- [Action item] Reproduce verbatim the line where "Image attached. inferior vena cava?" occurs, along with all following lines down to the last line of the data.
──────────
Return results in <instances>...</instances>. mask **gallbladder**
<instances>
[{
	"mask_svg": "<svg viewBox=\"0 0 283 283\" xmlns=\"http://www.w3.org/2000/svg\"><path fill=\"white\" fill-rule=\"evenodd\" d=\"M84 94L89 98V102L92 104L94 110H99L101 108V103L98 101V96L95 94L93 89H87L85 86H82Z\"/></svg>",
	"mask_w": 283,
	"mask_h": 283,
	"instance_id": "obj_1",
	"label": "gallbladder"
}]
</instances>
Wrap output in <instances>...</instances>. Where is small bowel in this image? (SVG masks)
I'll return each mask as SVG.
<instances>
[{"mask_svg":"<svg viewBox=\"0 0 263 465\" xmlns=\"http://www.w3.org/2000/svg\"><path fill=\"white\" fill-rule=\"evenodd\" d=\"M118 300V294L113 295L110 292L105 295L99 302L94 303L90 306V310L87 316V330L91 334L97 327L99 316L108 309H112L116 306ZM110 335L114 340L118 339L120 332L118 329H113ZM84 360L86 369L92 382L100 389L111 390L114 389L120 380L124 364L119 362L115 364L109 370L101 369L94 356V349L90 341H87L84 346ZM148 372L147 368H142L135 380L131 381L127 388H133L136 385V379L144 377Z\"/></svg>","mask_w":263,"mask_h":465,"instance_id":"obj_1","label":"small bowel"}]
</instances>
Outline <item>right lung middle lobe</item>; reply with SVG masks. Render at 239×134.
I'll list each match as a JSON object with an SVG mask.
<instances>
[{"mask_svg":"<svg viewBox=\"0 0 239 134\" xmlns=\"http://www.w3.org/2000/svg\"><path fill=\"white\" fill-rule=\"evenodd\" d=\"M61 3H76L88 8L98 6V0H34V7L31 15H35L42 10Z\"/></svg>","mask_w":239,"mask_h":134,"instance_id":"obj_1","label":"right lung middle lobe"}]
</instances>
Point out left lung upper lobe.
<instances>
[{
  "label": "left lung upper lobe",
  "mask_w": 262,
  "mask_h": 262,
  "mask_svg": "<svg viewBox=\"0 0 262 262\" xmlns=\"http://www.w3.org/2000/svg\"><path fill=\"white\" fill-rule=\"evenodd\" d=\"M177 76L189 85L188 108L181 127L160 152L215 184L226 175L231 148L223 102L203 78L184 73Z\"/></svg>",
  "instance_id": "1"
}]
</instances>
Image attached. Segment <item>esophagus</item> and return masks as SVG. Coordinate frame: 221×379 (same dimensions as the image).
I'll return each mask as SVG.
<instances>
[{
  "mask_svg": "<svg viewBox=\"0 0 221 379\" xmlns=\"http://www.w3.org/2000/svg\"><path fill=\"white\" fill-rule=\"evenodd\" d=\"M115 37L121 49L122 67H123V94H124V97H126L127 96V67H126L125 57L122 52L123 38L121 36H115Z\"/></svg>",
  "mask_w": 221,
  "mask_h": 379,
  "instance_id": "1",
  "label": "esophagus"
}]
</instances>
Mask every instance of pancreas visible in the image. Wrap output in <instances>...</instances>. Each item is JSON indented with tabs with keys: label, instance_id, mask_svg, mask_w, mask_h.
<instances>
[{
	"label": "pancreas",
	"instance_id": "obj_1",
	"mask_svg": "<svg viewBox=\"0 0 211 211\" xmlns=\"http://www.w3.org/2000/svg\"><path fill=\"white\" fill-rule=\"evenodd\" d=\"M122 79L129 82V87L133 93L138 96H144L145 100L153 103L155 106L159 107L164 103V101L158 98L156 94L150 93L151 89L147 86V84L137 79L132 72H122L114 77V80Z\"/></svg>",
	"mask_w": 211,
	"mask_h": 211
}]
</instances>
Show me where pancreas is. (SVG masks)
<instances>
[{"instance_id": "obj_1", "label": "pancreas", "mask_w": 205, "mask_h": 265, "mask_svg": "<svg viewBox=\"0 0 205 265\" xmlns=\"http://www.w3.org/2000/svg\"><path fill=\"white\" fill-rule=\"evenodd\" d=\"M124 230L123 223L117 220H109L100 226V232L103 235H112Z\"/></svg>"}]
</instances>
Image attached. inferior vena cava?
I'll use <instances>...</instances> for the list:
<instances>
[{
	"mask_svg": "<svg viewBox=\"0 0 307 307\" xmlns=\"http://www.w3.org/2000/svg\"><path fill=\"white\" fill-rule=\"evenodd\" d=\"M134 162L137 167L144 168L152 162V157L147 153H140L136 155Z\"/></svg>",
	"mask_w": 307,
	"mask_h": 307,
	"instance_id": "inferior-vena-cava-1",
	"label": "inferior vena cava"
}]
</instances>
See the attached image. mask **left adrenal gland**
──────────
- [Task output]
Image attached. inferior vena cava?
I'll use <instances>...</instances> for the list:
<instances>
[{
	"mask_svg": "<svg viewBox=\"0 0 307 307\" xmlns=\"http://www.w3.org/2000/svg\"><path fill=\"white\" fill-rule=\"evenodd\" d=\"M134 162L137 167L144 168L152 162V157L147 153H140L136 155Z\"/></svg>",
	"mask_w": 307,
	"mask_h": 307,
	"instance_id": "inferior-vena-cava-1",
	"label": "inferior vena cava"
}]
</instances>
See the attached image. mask **left adrenal gland**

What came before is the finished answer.